Kimine göre gelişmeler karşısında bu hafta yeni bir bunalım geçiren ABD Başkanı Donald Trump, Suudi Arabistan ile ülkenin Veliaht Prensi Muhammed Bin Salman'ın, Cemal Kaşıkçı cinayetindeki rollerini savunan bir dizi açıklama yaptı. Tutarsız ifadelerin yer aldığı, inandırıcılıktan uzak ifadesinde Trump "Suudi Prens'in bu trajik olay hakkında bilgi sahibi olabileceğine" işaret etmekle birlikte Suudi Arabistan'ın terk edilemeyecek kadar önemli bir bölgesel bir müttefik ve silah alıcısı olduğunu belirtti. Aslında Trump yönetiminin kurallar ve normlar üzerine bina edilmiş uluslararası düzene kafa tutar nitelikteki çıkışı, dünyanın karşı karşıya bulunduğu ve kısa dönemli kazançlar uğruna uzun vadeli istikrarın kurban edildiği daha derin bir krize işaret ediyor. ABD niçin istikrarsızlıklara yol açabilecek bir dış politika izliyor ve bu ne gibi sonuçlar doğurabilir?

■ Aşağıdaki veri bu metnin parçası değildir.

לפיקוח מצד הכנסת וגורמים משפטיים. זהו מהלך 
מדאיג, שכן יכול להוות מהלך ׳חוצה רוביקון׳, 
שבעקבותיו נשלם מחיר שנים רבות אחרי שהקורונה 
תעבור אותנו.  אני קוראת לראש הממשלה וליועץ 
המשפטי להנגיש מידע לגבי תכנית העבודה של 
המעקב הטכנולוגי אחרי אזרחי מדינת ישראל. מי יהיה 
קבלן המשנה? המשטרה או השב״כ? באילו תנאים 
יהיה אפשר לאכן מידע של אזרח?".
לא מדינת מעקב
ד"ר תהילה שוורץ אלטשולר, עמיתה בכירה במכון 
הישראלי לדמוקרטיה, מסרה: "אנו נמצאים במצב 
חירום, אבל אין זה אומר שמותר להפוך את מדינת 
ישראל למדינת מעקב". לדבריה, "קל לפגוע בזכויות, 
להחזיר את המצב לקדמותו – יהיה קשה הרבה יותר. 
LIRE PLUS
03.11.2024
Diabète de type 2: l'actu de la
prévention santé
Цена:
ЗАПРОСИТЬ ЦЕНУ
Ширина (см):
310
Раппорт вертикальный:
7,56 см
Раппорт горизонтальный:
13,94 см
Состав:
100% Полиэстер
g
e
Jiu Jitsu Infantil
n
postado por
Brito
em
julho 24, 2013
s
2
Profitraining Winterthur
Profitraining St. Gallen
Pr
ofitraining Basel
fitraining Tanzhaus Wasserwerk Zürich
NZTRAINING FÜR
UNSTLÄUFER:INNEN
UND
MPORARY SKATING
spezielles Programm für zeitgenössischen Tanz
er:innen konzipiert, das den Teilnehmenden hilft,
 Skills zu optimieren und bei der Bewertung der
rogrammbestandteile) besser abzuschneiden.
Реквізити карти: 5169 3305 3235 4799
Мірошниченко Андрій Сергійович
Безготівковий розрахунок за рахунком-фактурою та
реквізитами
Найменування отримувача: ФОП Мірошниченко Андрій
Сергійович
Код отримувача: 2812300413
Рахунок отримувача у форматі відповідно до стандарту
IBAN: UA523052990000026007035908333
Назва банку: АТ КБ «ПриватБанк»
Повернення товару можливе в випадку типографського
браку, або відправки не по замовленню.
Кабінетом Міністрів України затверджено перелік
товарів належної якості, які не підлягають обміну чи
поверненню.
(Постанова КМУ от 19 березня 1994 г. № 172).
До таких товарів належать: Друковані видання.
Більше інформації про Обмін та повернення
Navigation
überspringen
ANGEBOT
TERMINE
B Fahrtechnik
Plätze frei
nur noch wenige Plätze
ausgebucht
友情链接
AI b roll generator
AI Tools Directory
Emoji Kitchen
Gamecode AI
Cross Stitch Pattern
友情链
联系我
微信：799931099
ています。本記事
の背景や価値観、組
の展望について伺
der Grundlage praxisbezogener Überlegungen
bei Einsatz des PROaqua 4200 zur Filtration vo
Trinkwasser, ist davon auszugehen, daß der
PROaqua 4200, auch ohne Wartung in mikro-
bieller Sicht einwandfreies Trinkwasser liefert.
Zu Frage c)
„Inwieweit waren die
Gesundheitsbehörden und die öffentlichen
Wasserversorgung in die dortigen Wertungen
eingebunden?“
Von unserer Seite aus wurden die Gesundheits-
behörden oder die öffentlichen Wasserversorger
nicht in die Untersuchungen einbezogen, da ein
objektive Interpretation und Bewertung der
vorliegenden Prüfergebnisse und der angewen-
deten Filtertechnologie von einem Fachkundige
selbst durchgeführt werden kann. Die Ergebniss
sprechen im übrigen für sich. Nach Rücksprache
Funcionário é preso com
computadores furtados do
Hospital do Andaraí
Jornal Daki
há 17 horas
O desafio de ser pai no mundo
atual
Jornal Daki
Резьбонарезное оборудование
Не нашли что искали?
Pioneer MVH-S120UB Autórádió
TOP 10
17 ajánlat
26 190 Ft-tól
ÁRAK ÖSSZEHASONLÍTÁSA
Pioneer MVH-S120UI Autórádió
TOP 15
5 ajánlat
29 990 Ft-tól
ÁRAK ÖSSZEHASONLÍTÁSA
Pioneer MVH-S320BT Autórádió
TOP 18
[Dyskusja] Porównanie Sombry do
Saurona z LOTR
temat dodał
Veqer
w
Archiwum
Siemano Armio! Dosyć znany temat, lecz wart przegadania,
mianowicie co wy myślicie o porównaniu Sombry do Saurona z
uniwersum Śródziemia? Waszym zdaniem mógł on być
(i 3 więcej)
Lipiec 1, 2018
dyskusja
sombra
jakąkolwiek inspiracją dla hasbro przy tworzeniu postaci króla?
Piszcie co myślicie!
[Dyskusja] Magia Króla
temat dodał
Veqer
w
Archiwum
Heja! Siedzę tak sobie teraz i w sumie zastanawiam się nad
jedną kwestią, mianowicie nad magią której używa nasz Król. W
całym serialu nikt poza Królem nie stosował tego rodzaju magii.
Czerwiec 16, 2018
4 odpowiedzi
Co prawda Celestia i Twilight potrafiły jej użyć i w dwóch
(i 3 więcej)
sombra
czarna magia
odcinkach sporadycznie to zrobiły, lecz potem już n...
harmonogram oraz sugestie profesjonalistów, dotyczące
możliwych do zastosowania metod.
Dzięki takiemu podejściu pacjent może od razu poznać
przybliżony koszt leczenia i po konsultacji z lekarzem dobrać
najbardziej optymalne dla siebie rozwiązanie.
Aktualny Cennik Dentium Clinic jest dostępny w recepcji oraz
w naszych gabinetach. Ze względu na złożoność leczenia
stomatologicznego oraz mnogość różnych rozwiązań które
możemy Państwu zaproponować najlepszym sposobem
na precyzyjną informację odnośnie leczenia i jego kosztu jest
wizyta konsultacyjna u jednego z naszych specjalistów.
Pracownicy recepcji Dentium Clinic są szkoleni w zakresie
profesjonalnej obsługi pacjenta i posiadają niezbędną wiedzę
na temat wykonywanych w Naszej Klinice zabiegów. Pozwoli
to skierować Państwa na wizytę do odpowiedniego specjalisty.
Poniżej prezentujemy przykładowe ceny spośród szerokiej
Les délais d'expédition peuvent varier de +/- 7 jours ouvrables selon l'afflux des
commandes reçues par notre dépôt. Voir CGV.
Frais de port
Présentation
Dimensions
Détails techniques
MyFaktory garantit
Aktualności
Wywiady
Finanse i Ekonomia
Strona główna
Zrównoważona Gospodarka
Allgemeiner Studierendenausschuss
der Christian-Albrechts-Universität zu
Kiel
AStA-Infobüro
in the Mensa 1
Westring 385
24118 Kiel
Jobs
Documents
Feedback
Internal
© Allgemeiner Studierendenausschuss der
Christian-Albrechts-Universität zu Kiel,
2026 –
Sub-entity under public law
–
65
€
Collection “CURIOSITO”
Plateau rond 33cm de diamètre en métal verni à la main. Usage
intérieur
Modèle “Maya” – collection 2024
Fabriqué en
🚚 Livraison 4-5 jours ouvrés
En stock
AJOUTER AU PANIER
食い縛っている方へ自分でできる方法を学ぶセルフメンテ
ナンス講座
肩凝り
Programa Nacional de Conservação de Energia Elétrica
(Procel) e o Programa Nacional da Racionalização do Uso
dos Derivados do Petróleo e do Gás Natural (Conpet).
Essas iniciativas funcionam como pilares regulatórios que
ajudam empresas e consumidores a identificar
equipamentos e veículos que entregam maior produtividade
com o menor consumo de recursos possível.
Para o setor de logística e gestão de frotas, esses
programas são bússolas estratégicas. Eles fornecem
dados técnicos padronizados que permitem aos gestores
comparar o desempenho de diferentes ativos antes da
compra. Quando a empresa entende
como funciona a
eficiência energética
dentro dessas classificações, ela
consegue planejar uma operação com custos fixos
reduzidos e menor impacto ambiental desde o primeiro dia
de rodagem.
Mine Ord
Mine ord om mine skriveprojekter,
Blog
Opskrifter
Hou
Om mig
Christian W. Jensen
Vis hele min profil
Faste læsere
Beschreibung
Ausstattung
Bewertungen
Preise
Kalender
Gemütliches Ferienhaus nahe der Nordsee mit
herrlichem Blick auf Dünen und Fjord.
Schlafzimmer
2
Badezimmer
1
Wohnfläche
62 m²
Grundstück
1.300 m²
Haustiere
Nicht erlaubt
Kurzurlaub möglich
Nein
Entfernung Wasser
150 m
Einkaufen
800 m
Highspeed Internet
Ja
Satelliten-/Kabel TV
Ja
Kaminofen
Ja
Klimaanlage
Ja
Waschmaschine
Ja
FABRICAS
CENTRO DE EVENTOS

Ekonomik bir benzetmeyle başlayalım: Birçok iktisatçı Türkiye'yi uzun vadeli istikrarı tehlikeye atmak pahasına ekonomik sıkıntılarını sadece yara bandıyla tedavi etmeye çalışmakla eleştirdi. ABD'nin Suudi Arabistan'a yaklaşımı da uluslararası ilişkilerde aynı tutumu mu yansıtıyor?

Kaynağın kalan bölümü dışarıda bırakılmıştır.